XDC Replication in Practice

I have confirmed that the initialFailoverVersion values have to remain the same for each cluster. Once I got that setting correct on both clusters, failover started working as expected:

So, here’s my good config (only change from previous post is the initialFailoverVersion is now consistent):

Temporal Config In East 1

enableGlobalNamespace: true
failoverVersionIncrement: 10
currentClusterName: temporaltest-east1
masterClusterName: temporaltest-east1
clusterInformation:
  temporaltest-east1:
    enabled: true
    initialFailoverVersion: 1
    rpcAddress: temporaltest-frontend:443
    rpcName: temporaltest-frontend-east1
  temporaltest-east2:
    enabled: true
    initialFailoverVersion: 2
    rpcAddress: dns:///temporaltest-frontend-east2.mydomain.com:443
    rpcName: temporaltest-frontend-east2

Temporal Config In East 2

enableGlobalNamespace: true
failoverVersionIncrement: 10
currentClusterName: temporaltest-east2
masterClusterName: temporaltest-east2
clusterInformation:
  temporaltest-east2:
    enabled: true
    initialFailoverVersion: 2
    rpcAddress: temporaltest-frontend:443
    rpcName: temporaltest-frontend-east2
  temporaltest-east1:
    enabled: true
    initialFailoverVersion: 1
    rpcAddress: dns:///temporaltest-frontend-east1.mydomain.com:443
    rpcName: temporaltest-frontend-east1
1 Like

Hi @RobZienert, can I ask you a few questions about your experience with XDC replication?

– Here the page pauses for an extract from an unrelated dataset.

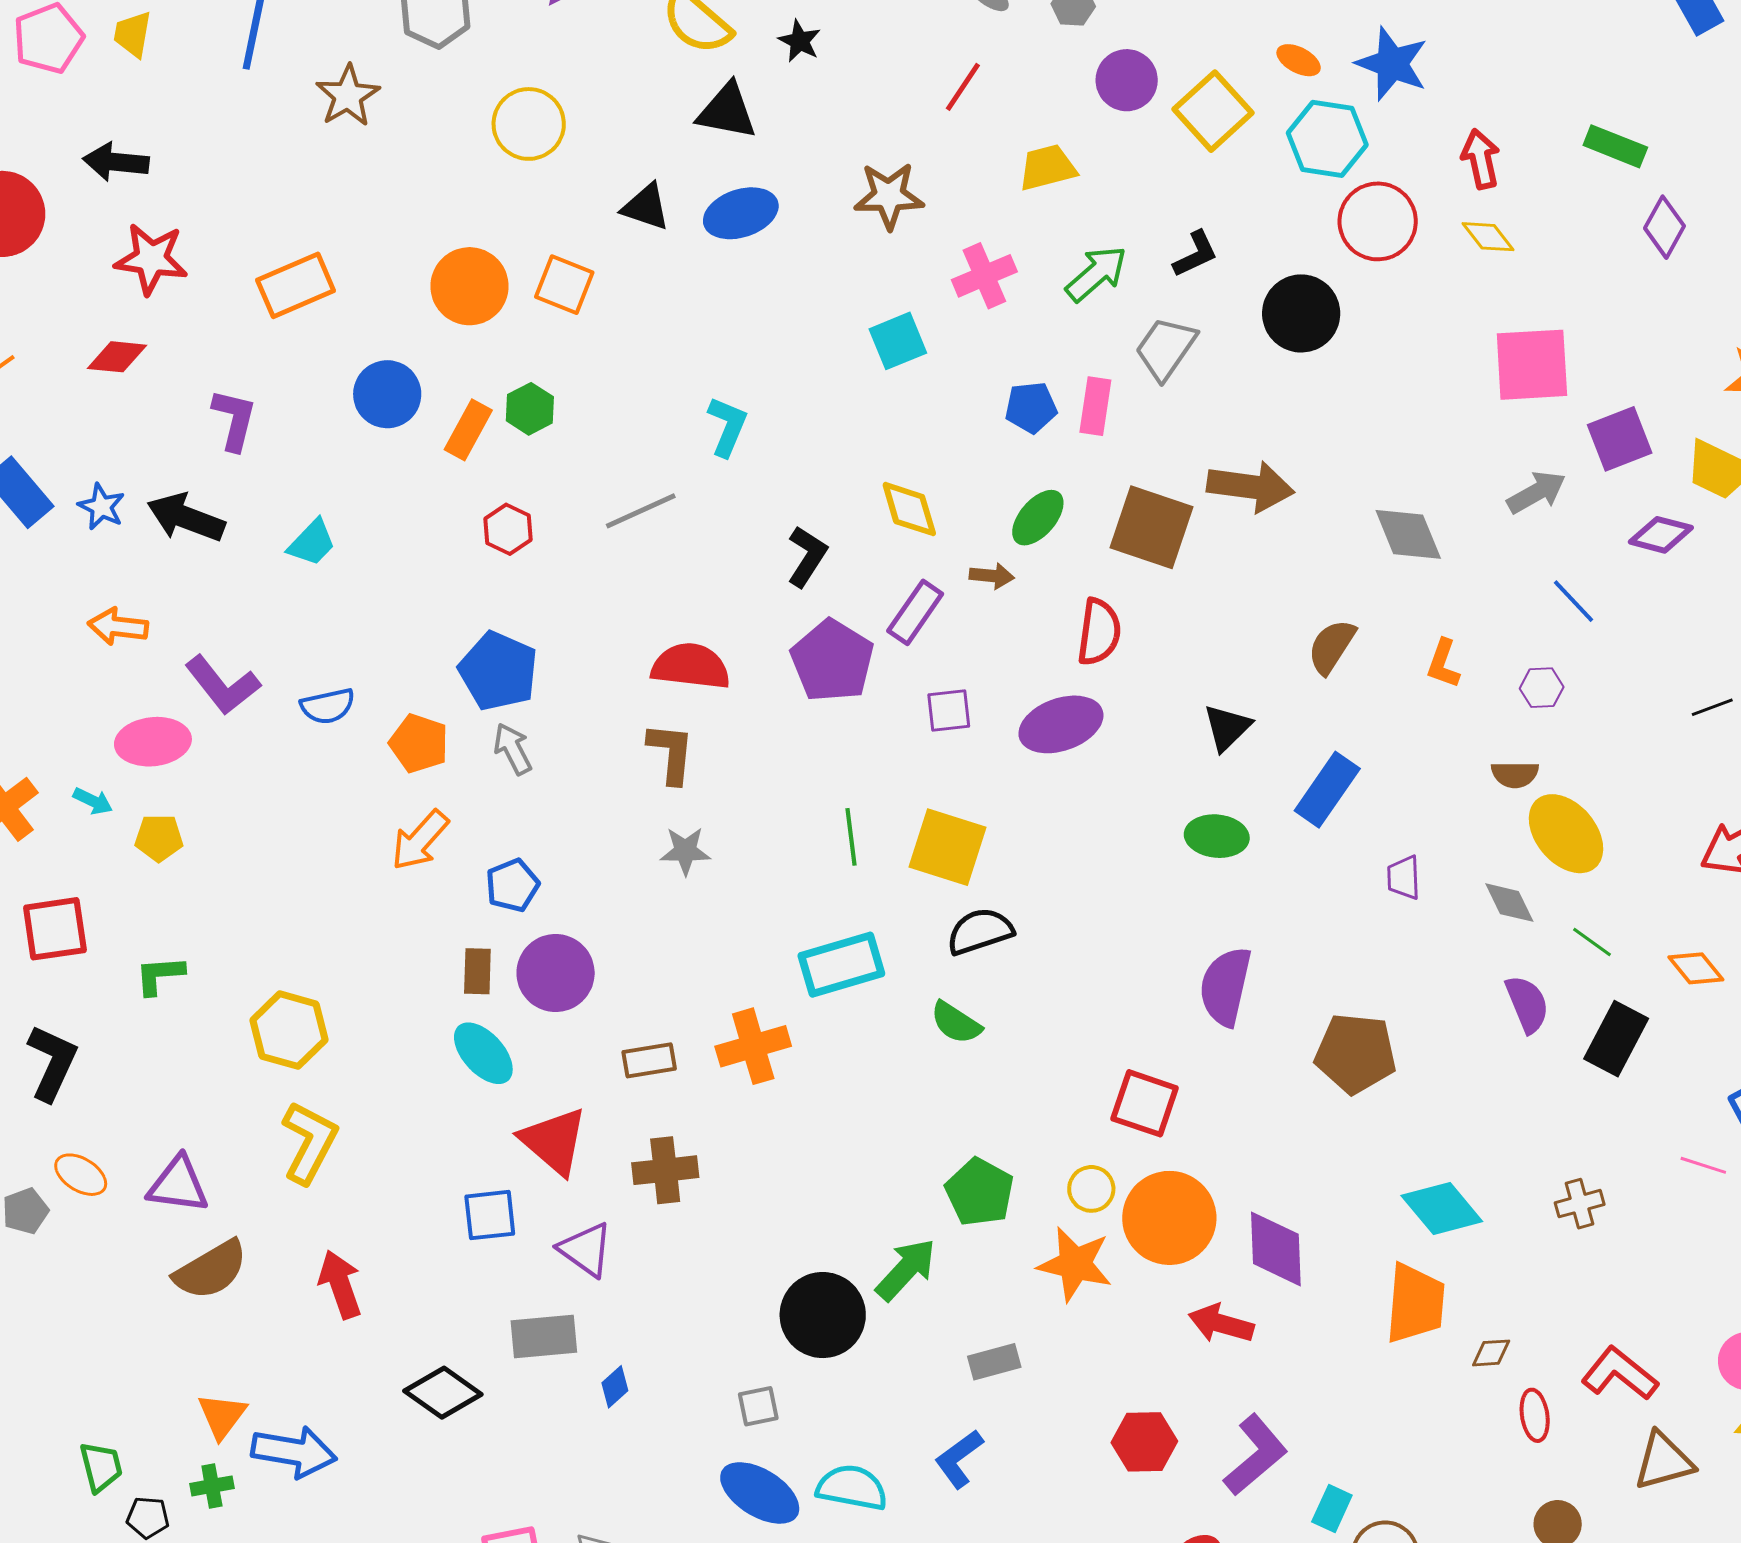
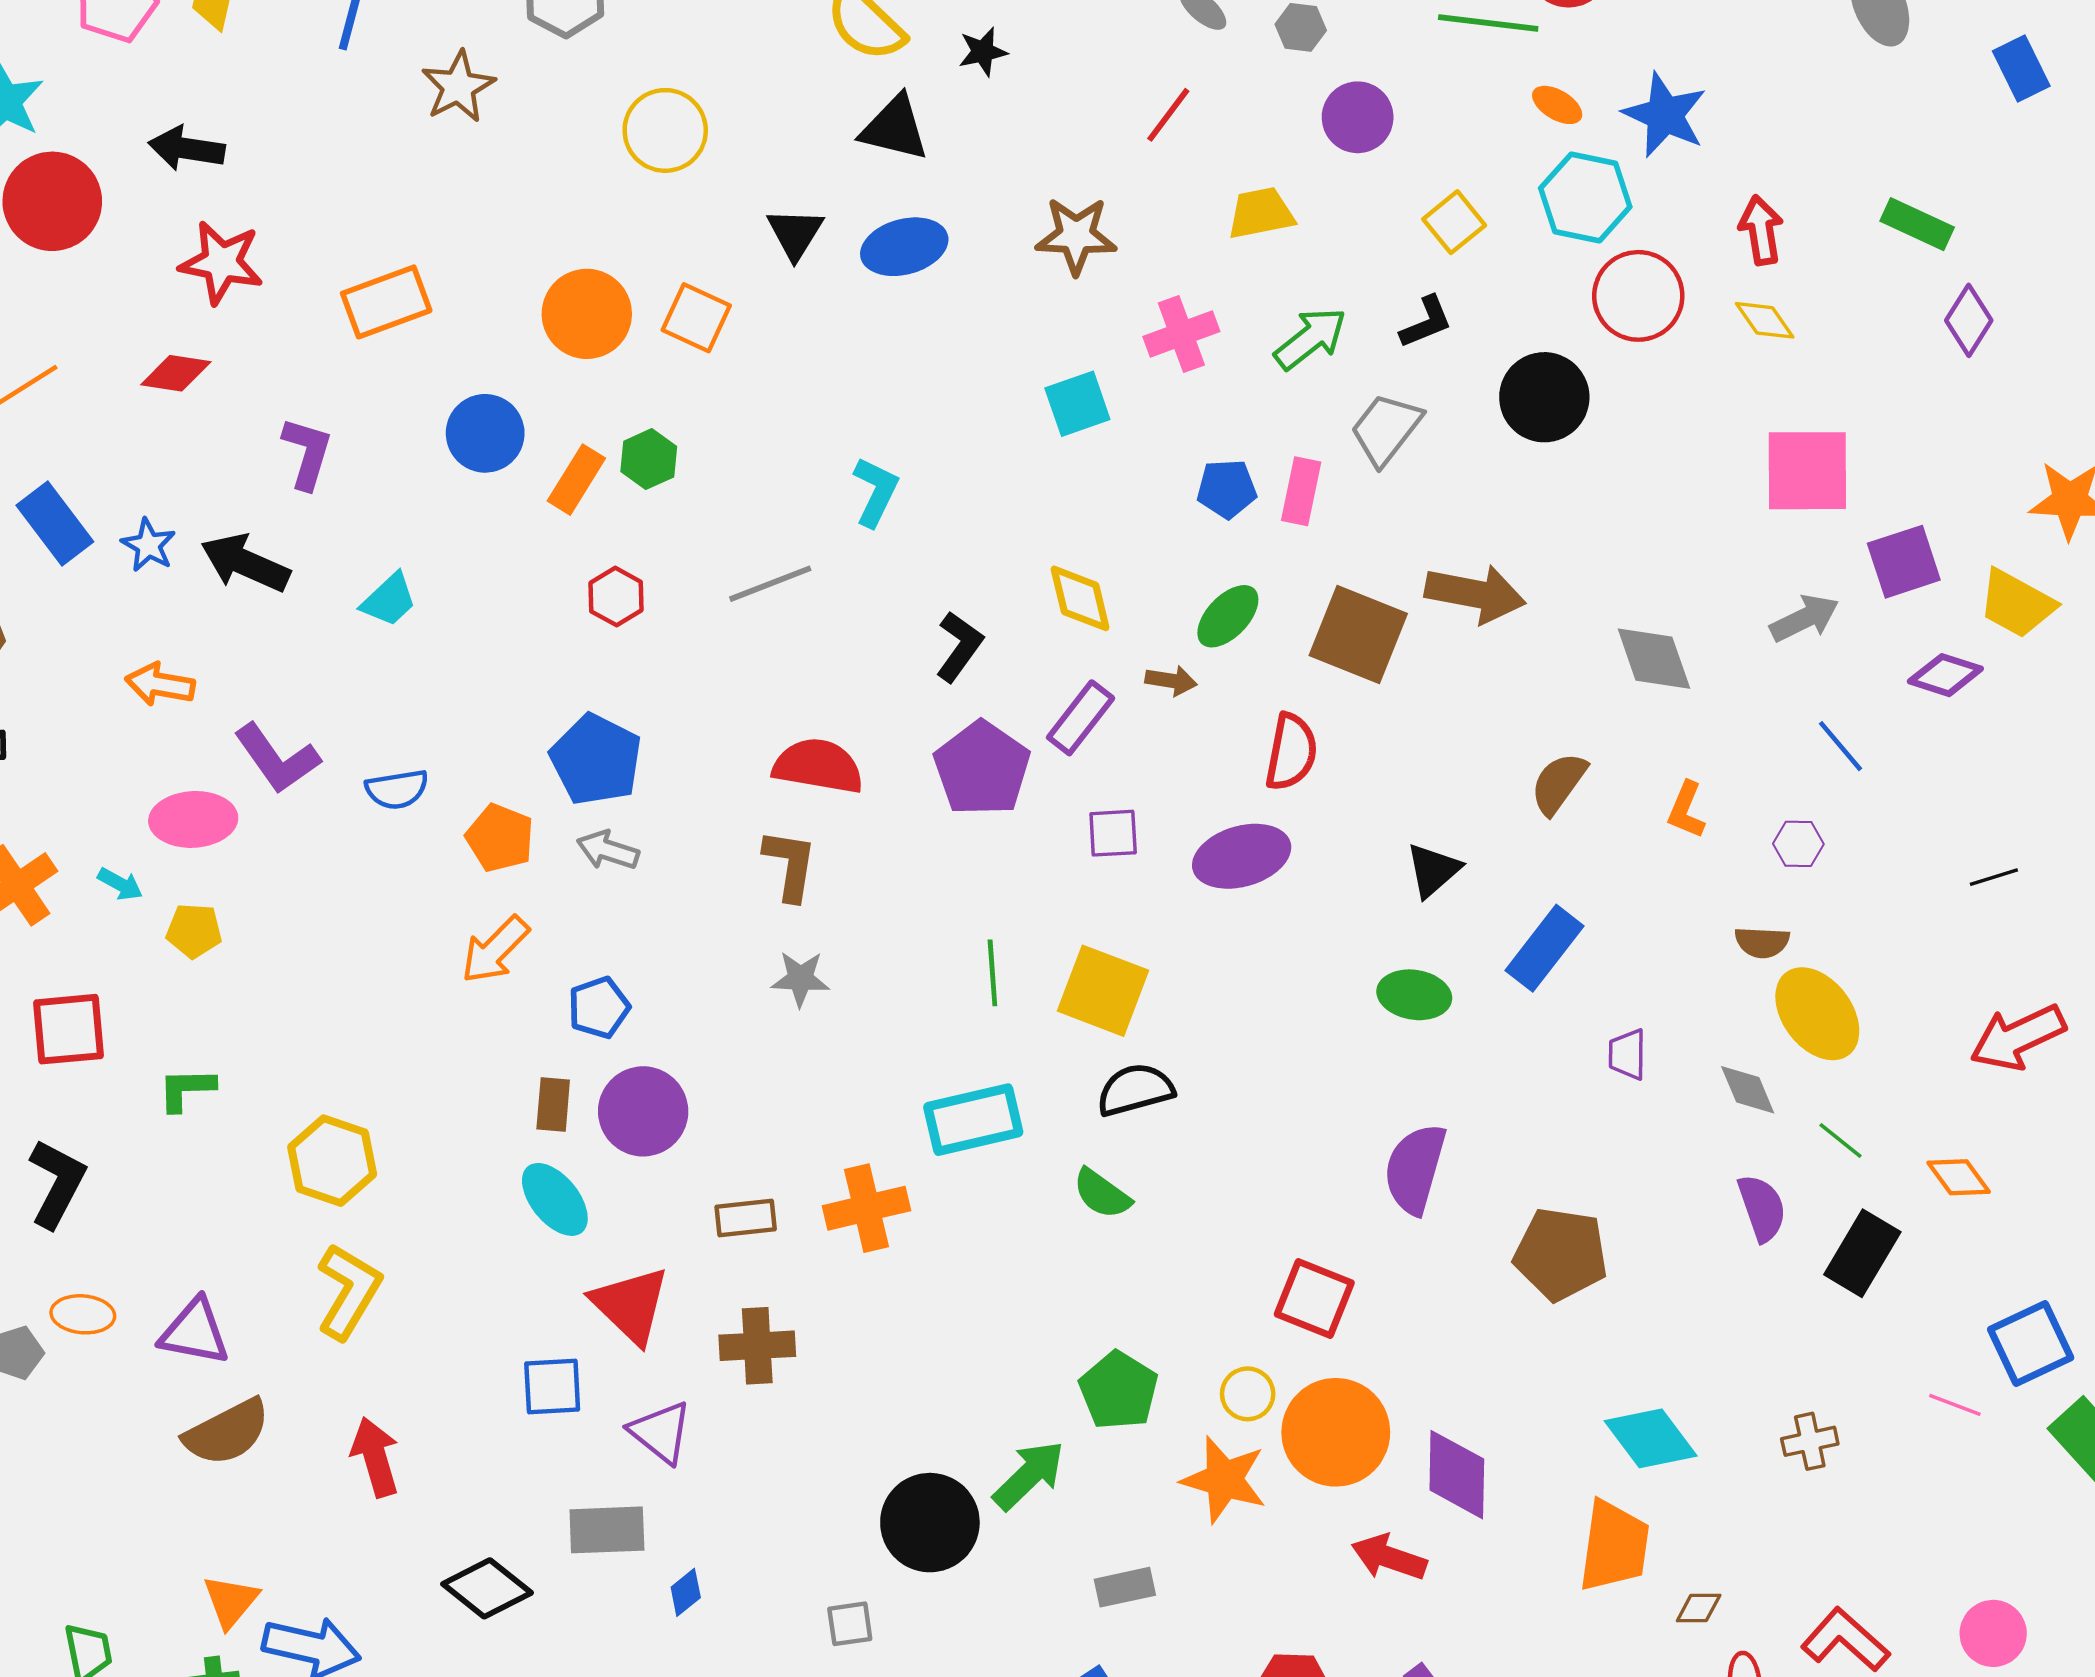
black star: (800, 41) -> (983, 52), turned 30
yellow square: (1213, 111) -> (1454, 222), moved, size x0.7
black triangle: (646, 207) -> (795, 233), turned 40
gray arrow: (513, 749) -> (608, 850), turned -48
orange ellipse: (81, 1175) -> (83, 1314), turned -30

  1. All WorkerFactory objects are polling by default, so if we as Temporal operators were to failover Temporal itself, applications would continue to process work without skipping a beat.

Does this mean that failover from one cluster to another is a manual process, or at least doesn’t come “out of the box” with XDC?

  1. The docs specify that the data between clusters is not strongly consistent. Has this caused any issues for you?

  2. I see that Cadence has an “api-forwarding” feature that lets passive clusters forward signal/start workflow requests to the active cluster. Did you figure out if Temporal supports this? Refs: config argument: dcRedirectionPolicy. I want to know some details about this argument. · uber/cadence · Discussion #4530 · GitHub, Cross DC replication | Cadence

Hi @nathan_shields, happy to answer!

Does this mean that failover from one cluster to another is a manual process, or at least doesn’t come “out of the box” with XDC?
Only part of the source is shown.